About this recipe
Canadians are always asking, "Hey, what about us?" So here you have it, an Italian rendition of one of your favourites.
Place a Dutch oven on the stove; turn heat to medium and fry:
- 2 tbsp. olive oil,
- 1 cooking onion (diced).
When the onion is tender, add:
- 2 cloves garlic (minced),
- 1½ lb. lean ground beef (not extra-lean),
- 2 tsp. salt and 1 tsp. chili pepper.
Brown the beef and break up into small pieces. When the released water is cooked off, add:
- a splash of white wine (½ cup),
- 2-3 large carrots (sliced large),
- 2-3 stalks celery (sliced large).
- 2 (19 oz.) cans pinto beans (drained and rinsed).
Sauté 5-10 minutes, and then add:
- 1 (10 oz.) can mushrooms (drained and rinsed),
- 1 (28 oz.) can plum tomatoes (hand-squashed),
- 1 cup water (use the tomato can and swish out the remains).
Cover and bring to a boil.

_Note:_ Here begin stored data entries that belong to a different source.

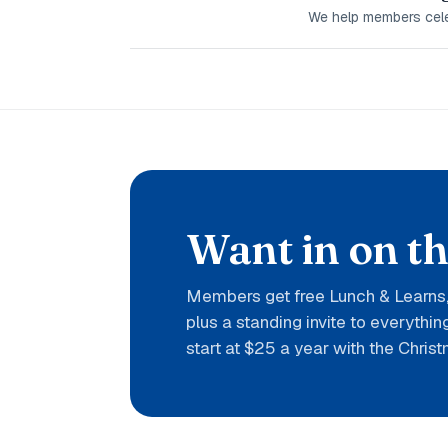
We help members celeb
Want in on t
Members get free Lunch & Learns, 
plus a standing invite to everythi
start at $25 a year with the Christ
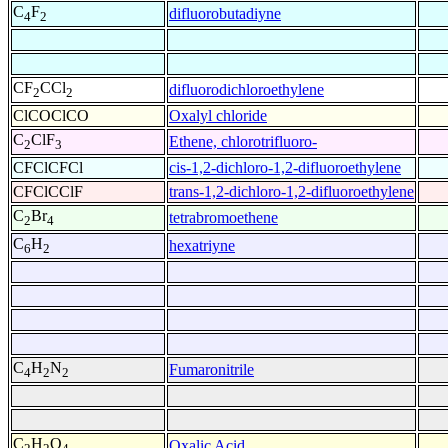
C
F
difluorobutadiyne
4
2
CF
CCl
difluorodichloroethylene
2
2
ClCOClCO
Oxalyl chloride
C
ClF
Ethene, chlorotrifluoro-
2
3
CFClCFCl
cis-1,2-dichloro-1,2-difluoroethylene
CFClCClF
trans-1,2-dichloro-1,2-difluoroethylene
C
Br
tetrabromoethene
2
4
C
H
hexatriyne
6
2
C
H
N
Fumaronitrile
4
2
2
C
H
O
Oxalic Acid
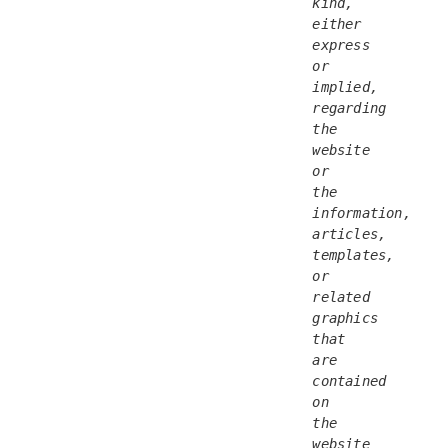
kind, 
either 
express 
or 
implied, 
regarding 
the 
website 
or 
the 
information, 
articles, 
templates, 
or 
related 
graphics 
that 
are 
contained 
on 
the 
website 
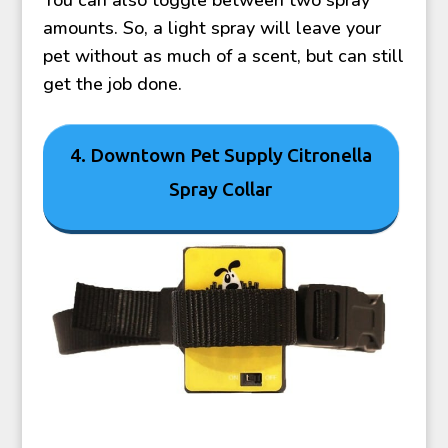
amounts. So, a light spray will leave your
pet without as much of a scent, but can still
get the job done.
4. Downtown Pet Supply Citronella
Spray Collar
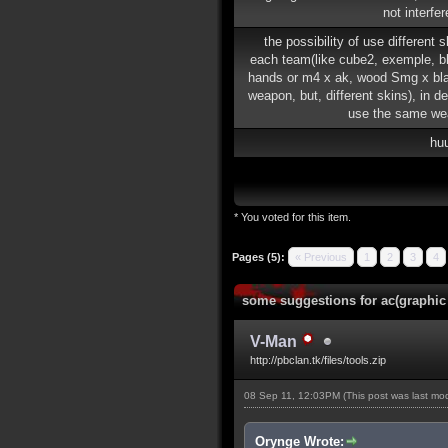
not interfe
the possibility of use different 
each team(like cube2, exemple, b
hands or m4 x ak, wood Smg x b
weapon, but, different skins), in de
use the same we
hu
* You voted for this item.
Pages (5):
« Previous
1
2
3
4
some suggestions for ac(graphic
V-Man
http://pbclan.tk/files/tools.zip
08 Sep 11, 12:03PM
(This post was last m
Orynge Wrote:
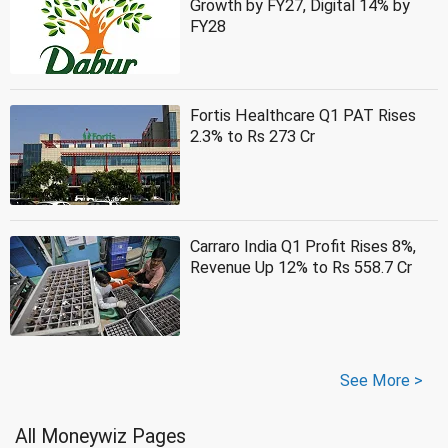
Growth by FY27, Digital 14% by
FY28
Fortis Healthcare Q1 PAT Rises
2.3% to Rs 273 Cr
Carraro India Q1 Profit Rises 8%,
Revenue Up 12% to Rs 558.7 Cr
See More >
All Moneywiz Pages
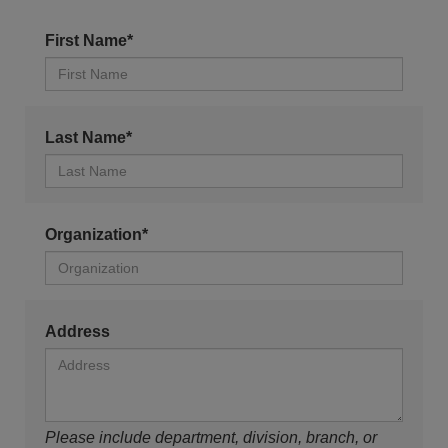
First Name*
Last Name*
Organization*
Address
Please include department, division, branch, or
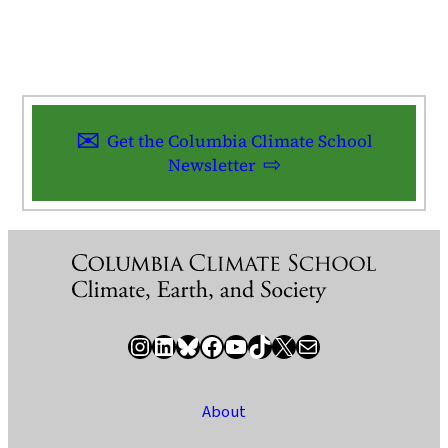
Get the Columbia Climate School
Newsletter
Instagram
LinkedIn
Bluesky
Facebook
YouTube
TikTok
X / Twitter
Newsletter
About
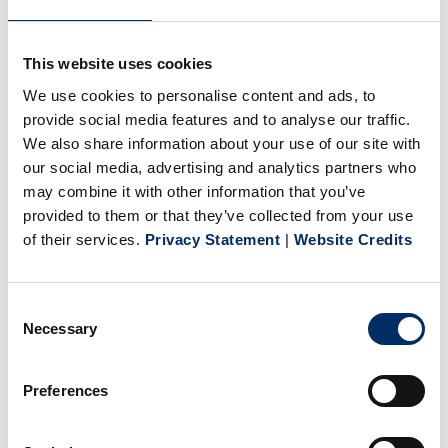
+
This website uses cookies
Financial and Retirement
We use cookies to personalise content and ads, to
provide social media features and to analyse our traffic.
+
Take Time to Recharge
We also share information about your use of our site with
our social media, advertising and analytics partners who
Benefit offerings may vary depending on position and
may combine it with other information that you’ve
provided to them or that they’ve collected from your use
location.
of their services.
Privacy Statement
|
Website Credits
If you are customer focused, quality driven, and are looking
Consent
for competitive wages and benefits, in a growing company,
Necessary
Selection
consider BPG USA. We are an equal opportunity employer
who values diversity. We work in an environmentally
Preferences
friendly manner. We respect our
Code of Conduct
.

Then turn heat down to low and simmer for 1 hour, stirring often to make sure nothing sticks to the bottom.
Uncover and simmer a few more minutes until it starts looking good (remember, chili thickens as it cools). Let cool for 30 minutes before serving.
Serve with French bread or over rice.
- Chili is always better served the next day.
- Stir from time to time when cooling to release heat.
- Make sure you have sufficient carrot and celery—it’s really important.
- If you're in Phoenix, try red or green bell pepper in place of the celery.
- You can substitute red kidney beans, but it's a Mexican dish and they put pinto.
- Don't get freaked out by the wine; it's just added for flavour. If you don't like wine, leave it out.
When you make chili, make lots. I like to rehydrate 2 lbs. dried pintos (which yields 5 cans) and double everything except the mushrooms.